In the end, these data proved difficult to quantify, given how cities and counties account for expenditures. But interviews with Olmsted County and City of Rochester staff allowed researcher Megan Hoye insight into what the Rochester and Olmsted County are already doing to "Slow the Flow" and what future projects could help address issues in the county.
Read the Final Report here.
Nitrogen and Bacteria Monitoring of the Zumbro River Watershed
Funding Provided By: Minnesota Pollution Control Agency
Project Duration: April 2009 - June 2011
Summary: The purpose of this project was to monitor Nitrate-N and E. coli in 12 stream reaches of the Zumbro River for which little information was known. ZWP worked with staff from the Wabasha SWCD to collect water samples from May-October in 2009 and 2010. Data has been uploaded to the Minnesota Pollution Control Agency database for use in listing impaired waters for the Zumbro River.
Read the Final Grant Report.
Zumbro River Riparian Landowner Outreach and Forum
Funding Provided By: Minnesota Waters
Project Duraction: March 2010 - September 2010
Summary: A recent survey of 600 riparian landowners in Southeastern Minnesota showed that only 43% are aware of state shoreland requirements designed to protect water quality and only 56% know about opportunities for conservation programs on their land. Soil and water resource agencies in the watershed were constrained in requesting shoreland protection grant funding in 2009 because there were too few shovel-ready projects in the watershed. This project: (1) created a database of rural shoreland owners within the Watershed; (2) provided an informational mailing, which included an invitation to attend a landowners forum; (3) five landowner forums across the watershed, which provided a “one-stop” connection to staff from resource agencies and conservation organizations; and (4) development of a list of property owners that were interested in having resource agency and conservation organization staff follow-up to assist them in enrolling riparian lands in conservation programs.

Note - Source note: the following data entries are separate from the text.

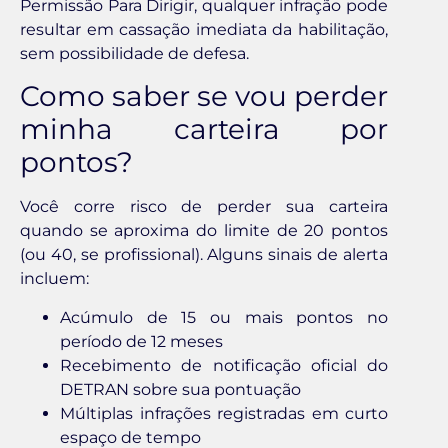
Permissão Para Dirigir, qualquer infração pode
resultar em cassação imediata da habilitação,
sem possibilidade de defesa.
Como saber se vou perder
minha carteira por
pontos?
Você corre risco de perder sua carteira
quando se aproxima do limite de 20 pontos
(ou 40, se profissional). Alguns sinais de alerta
incluem:
Acúmulo de 15 ou mais pontos no
período de 12 meses
Recebimento de notificação oficial do
DETRAN sobre sua pontuação
Múltiplas infrações registradas em curto
espaço de tempo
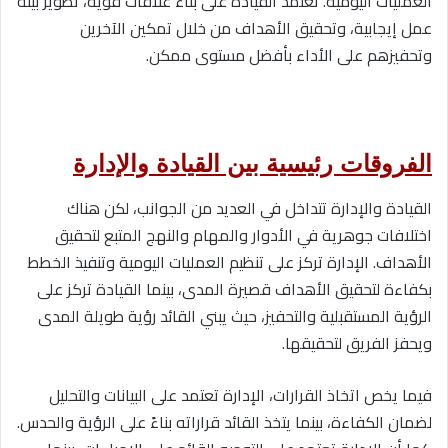
العمليات اليومية. تعتمد القيادة على بناء علاقات قوية، تطوير بيئة
عمل إيجابية، وتحقيق الأهداف من خلال تمكين الآخرين
وتحفيزهم على الأداء بأفضل مستوى ممكن.
الفروقات رئيسية بين القيادة والإدارة
القيادة والإدارة تتداخل في العديد من الجوانب، لكن هناك
اختلافات جوهرية في الأدوار والمهام والنهج المتبع لتحقيق
الأهداف. الإدارة تركز على تنظيم العمليات اليومية وتنفيذ الخطط
بكفاءة لتحقيق الأهداف قصيرة المدى، بينما القيادة تركز على
الرؤية المستقبلية والتحفيز، حيث يبني القائد رؤية طويلة المدى
ويحفز الفريق لتحقيقها.
فيما يخص اتخاذ القرارات، الإدارة تعتمد على البيانات والتحليل
لضمان الكفاءة، بينما يتخذ القائد قراراته بناءً على الرؤية والحدس.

Read the Final Grant Report.
Working Lands for Wildlife and Water Quality: Leveraging Conservation Dollars in the Zumbro River Watershed
Funding Provided By: Conservation Partnership Initiative Grant from the USDA Natural Resources Conservation Service
Project Duration: 2005-2007
Summary: With a $200,000 cash grant and $200,000 of in-kind support from local partners, ZWP was set to launch planning activities and foster partnership agreements to carry out water quality and wildlife habitat work in the watershed of the Zumbro River Watershed. The purpose of the project was to accelerate the adoption of conservation practices on agricultural working lands and perennial cover practices on highly sensitive areas in the Zumbro River Watershed and to improve freshwater aquatic habitat. Specific objectives of the project included: (1) development of a 5-year watershed management plan, (2) data collection and technical advisory, (3) sub-watershed demonstration projects, (4) watershed outreach and education, and (5) agreements and evaluation.